From the entries that follow, reproduce exactly and only the lines from the line with "properties. This layered design" to the line with "a less messy removal process", endpoints included.

++++ THE DATA

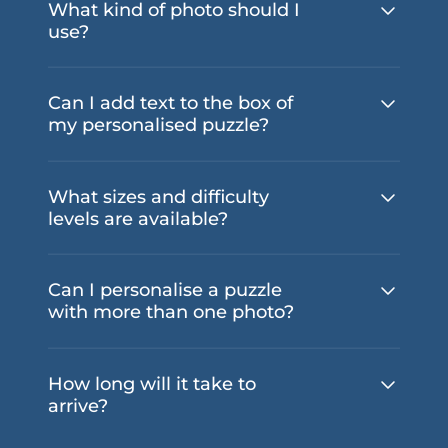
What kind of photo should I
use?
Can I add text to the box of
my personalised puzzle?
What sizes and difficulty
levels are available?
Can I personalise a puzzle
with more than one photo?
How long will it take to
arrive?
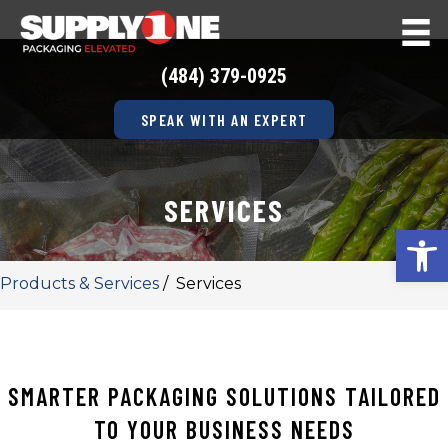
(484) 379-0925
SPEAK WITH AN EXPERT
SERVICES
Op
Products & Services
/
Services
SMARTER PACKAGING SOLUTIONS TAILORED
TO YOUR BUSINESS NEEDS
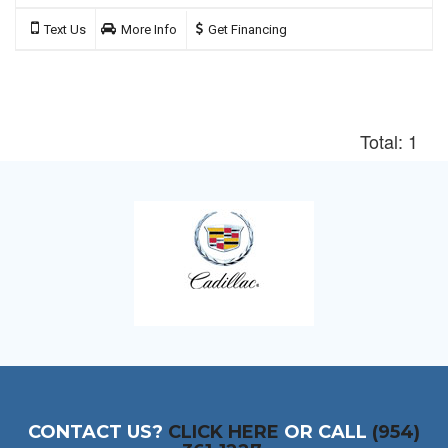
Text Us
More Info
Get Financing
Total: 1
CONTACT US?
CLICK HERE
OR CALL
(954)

++++++++
++++ THE DATA

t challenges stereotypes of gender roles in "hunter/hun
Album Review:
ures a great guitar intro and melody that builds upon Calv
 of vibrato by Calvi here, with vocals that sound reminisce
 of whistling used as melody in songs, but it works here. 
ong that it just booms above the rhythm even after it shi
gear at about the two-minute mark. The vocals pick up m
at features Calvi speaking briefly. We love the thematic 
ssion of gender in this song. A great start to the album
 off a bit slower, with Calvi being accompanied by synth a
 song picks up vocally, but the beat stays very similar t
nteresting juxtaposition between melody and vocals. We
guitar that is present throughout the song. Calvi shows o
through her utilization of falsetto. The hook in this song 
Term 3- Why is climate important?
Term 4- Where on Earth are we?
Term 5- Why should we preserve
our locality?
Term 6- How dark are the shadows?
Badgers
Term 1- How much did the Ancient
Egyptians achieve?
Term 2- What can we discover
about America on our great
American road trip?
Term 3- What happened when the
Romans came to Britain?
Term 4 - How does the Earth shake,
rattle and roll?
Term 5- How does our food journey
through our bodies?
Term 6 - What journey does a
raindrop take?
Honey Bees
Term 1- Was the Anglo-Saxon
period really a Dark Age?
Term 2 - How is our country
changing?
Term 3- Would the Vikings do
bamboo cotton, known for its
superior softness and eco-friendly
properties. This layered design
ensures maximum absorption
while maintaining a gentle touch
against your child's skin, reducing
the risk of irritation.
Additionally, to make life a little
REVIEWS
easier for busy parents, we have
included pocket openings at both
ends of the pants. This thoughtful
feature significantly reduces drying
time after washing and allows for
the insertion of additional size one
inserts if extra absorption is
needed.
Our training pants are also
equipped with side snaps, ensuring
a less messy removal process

++++++++

**EXERCISE SOLUTION:**
properties. This layered design
ensures maximum absorption
while maintaining a gentle touch
against your child's skin, reducing
the risk of irritation.
Additionally, to make life a little
REVIEWS
easier for busy parents, we have
included pocket openings at both
ends of the pants. This thoughtful
feature significantly reduces drying
time after washing and allows for
the insertion of additional size one
inserts if extra absorption is
needed.
Our training pants are also
equipped with side snaps, ensuring
a less messy removal process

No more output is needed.